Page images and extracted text
####################

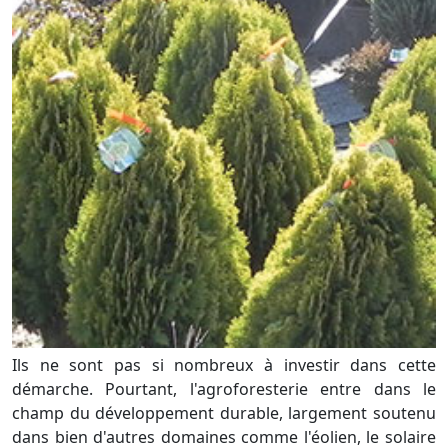
Ils ne sont pas si nombreux à investir dans cette
démarche. Pourtant, l'agroforesterie entre dans le
champ du développement durable, largement soutenu
dans bien d'autres domaines comme l'éolien, le solaire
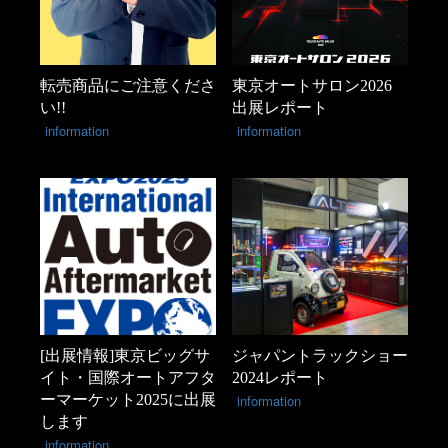
転売商品にご注意くださ
東京オートサロン2026
い!!
出展レポート
information
information
[出展情報]東京ビッグサ
ジャパントラックショー
イト・国際オートアフタ
2024レポート
ーマーケット2025に出展
information
します
information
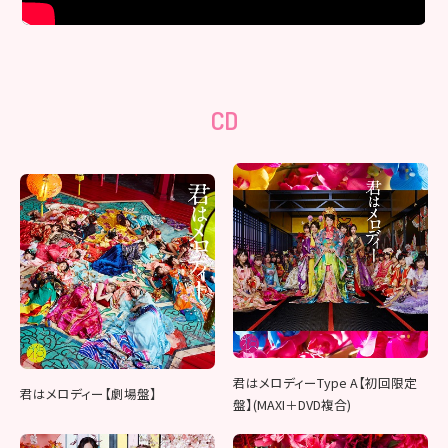
CD
君はメロディーType A【初回限定
君はメロディー【劇場盤】
盤】(MAXI＋DVD複合)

####################

◆ INSTRUCTIONS FOR THE TASK:
Return all lines in the entries above that carry the word "dans".

◆ RESULT:
Ils ne sont pas si nombreux à investir dans cette
démarche. Pourtant, l'agroforesterie entre dans le
dans bien d'autres domaines comme l'éolien, le solaire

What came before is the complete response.